We later learnt that our tiny part of the country had been one of the worst hit by the storm and the Civil Defence had been called out to help with fallen trees, blocked roads, loss of power and flooding (an  irrigation canal overflowed as fallen trees had blocked it totally). Luckily we had no trees down on the farm, so it was back to work as normal.

Storm just about to hit us. White area between cloud and ground is hail

Storm just about to hit us. White area between cloud and ground is hail

I had said in an earlier post that farmers here are letting their fruit fall on the ground unharvested due to very low prices. A neighbour, without a pick-up, asked me to run an initial load of 600 kilos of apricots to the buyer for him. On the phone he had agreed a price of 85 cents a kilo, but when we arrived a few hours later the price had fallen to 60 cents a kilo (and finally to 50 cents a kilo). After paying harvesters 40 – 50 cents a kilo he would have received about AR$100 (£12) for a years work.

In order to help the small producer, the government started an initiative whereby the middle man was cut out. The idea was that the farmer harvested his fruit, bagged it up into 3 kg bags, took it to a central point and loaded it onto a government contracted lorry. The fruit would then be taken to cities or cool areas where you cannot grow fruit, and be sold out the back of the lorry at a lower price than in the shops – and that money, returned to the farmer, would be far more than he normally earned for his produce.

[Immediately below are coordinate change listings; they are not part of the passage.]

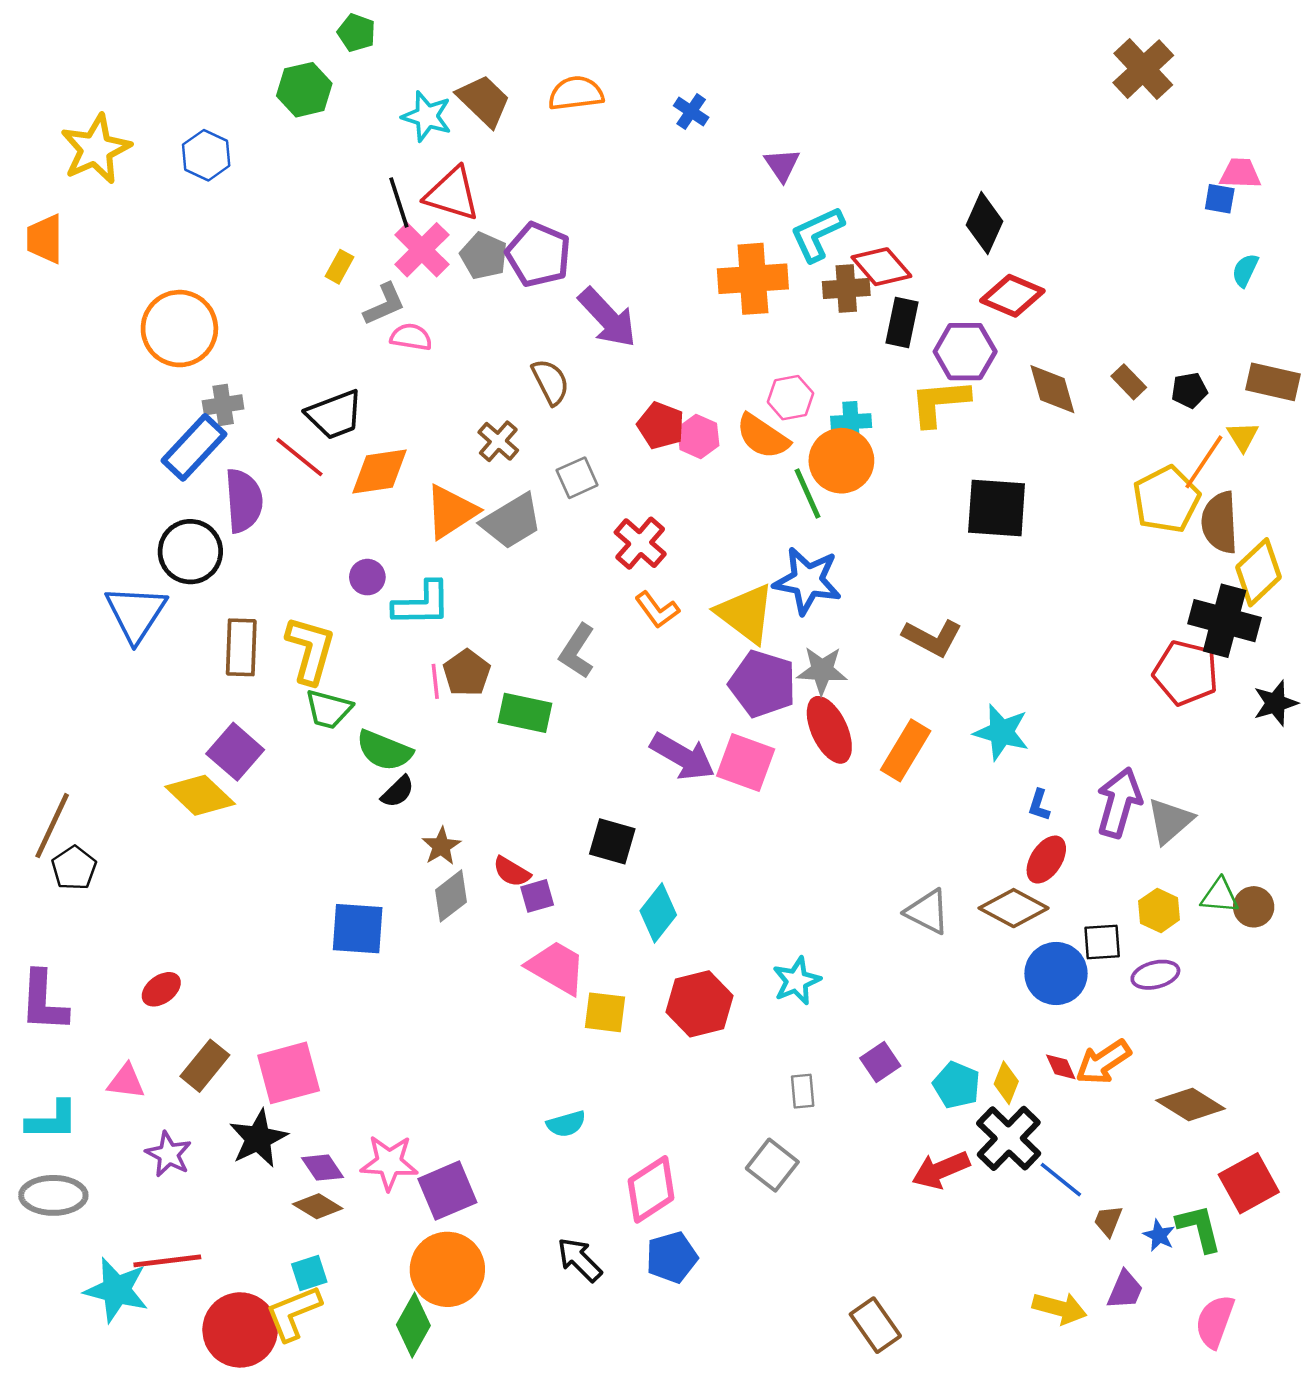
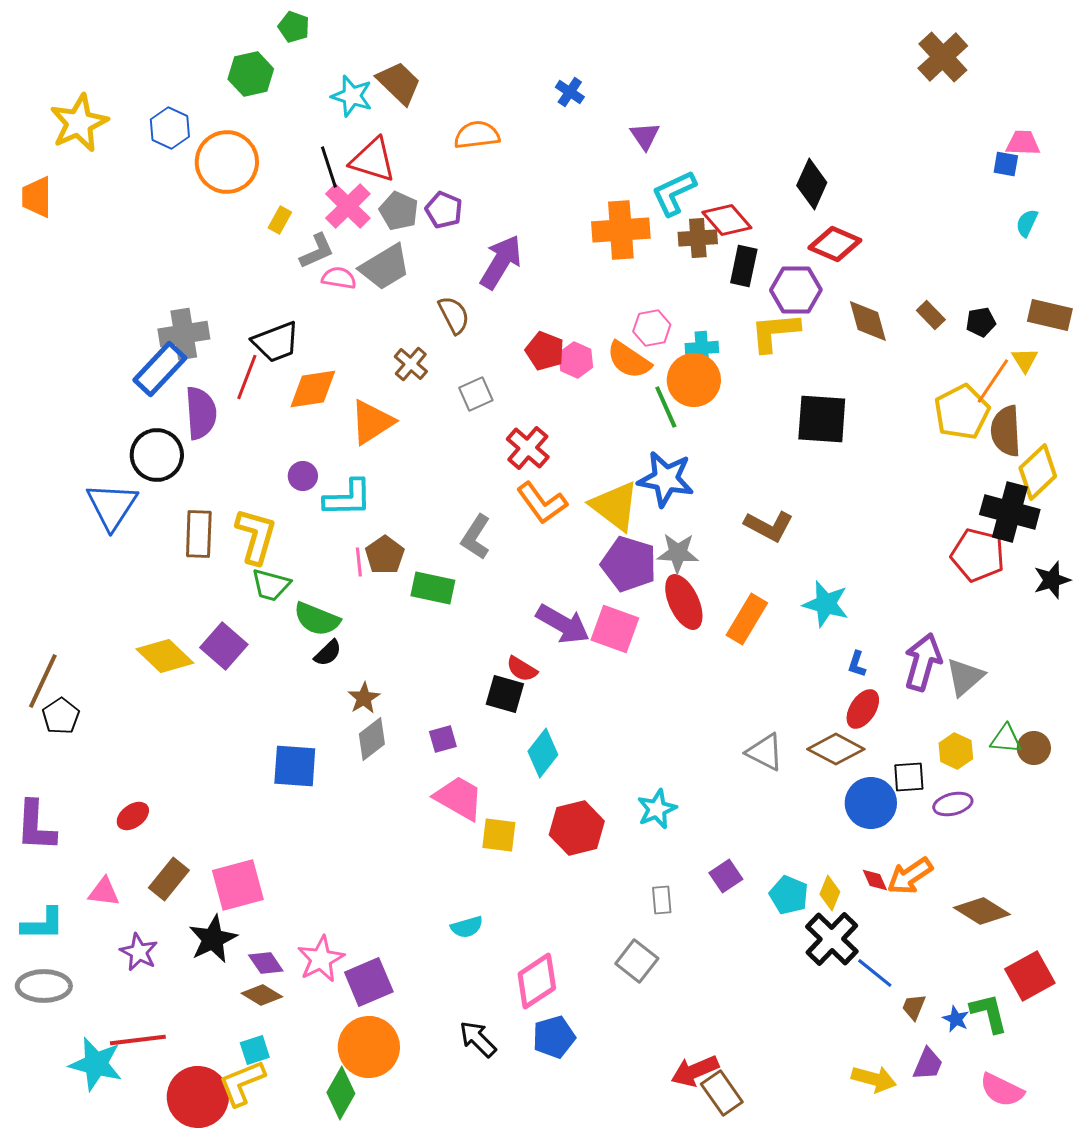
orange semicircle: (576, 93) -> (477, 135), moved
purple pentagon: (538, 255) -> (444, 210), size x0.7
purple arrow: (607, 318) -> (501, 262), turned -106
orange circle: (179, 329) -> (227, 162), moved
gray cross: (223, 405) -> (184, 334), size x1.5
red line: (299, 457) -> (247, 377), turned 72
gray trapezoid: (512, 521) -> (385, 267), moved
orange L-shape: (657, 610) -> (542, 503), size x1.4
purple square: (235, 752) -> (224, 646), moved
red semicircle: (512, 872) -> (522, 669), moved
pink star: (389, 1163) -> (321, 959), turned -30
red arrow: (941, 1170) -> (695, 1071), moved
pink semicircle: (1215, 1321) -> (1002, 1090), turned -84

We decided not to join this new initiative. Just as well, because, due to a complete lack of co-ordination (and other factors), the lorry carrying nearly 20 tons of packed fruit ended up driving around the country until the fruit was spoiled. Finally nearly 18 tons of it, still neatly bagged up by the farmers, was dumped at the side of the road.

Fruit at the side of the road

Fruit at the side of the road

Full article can be found in the report here. Photo from radio963.com.

Our neighbours in the scheme were not paid for the fruit that they harvested and packed. A total loss for them.

Thank goodness we decided to dry our fruit on a home made drier and to turn a whole load into jam.

Many times I have commented on the incredible range of wildlife and insect life here. The other day I found this dead Rainbow Dung Beetle (Scarab) on the farm.

Rainbow Dung Beetle

Rainbow Dung Beetle

 

Twice a year each of us has to clean a section of the public irrigation canal. It is a system that seems to work quite well, and here is our 200 meter section which has just been cleaned by me.

Weeds and rubbish cleaned off the sides of the canal. Just the leaves on the bottom to sweep up now.

Weeds and rubbish cleaned off the sides of the canal. Just the leaves on the bottom to sweep up now.

Back to work because tomorrow is forecast to be a hot day with temperatures of 42’C – which reminds me, better stock up on cold drinks and beer!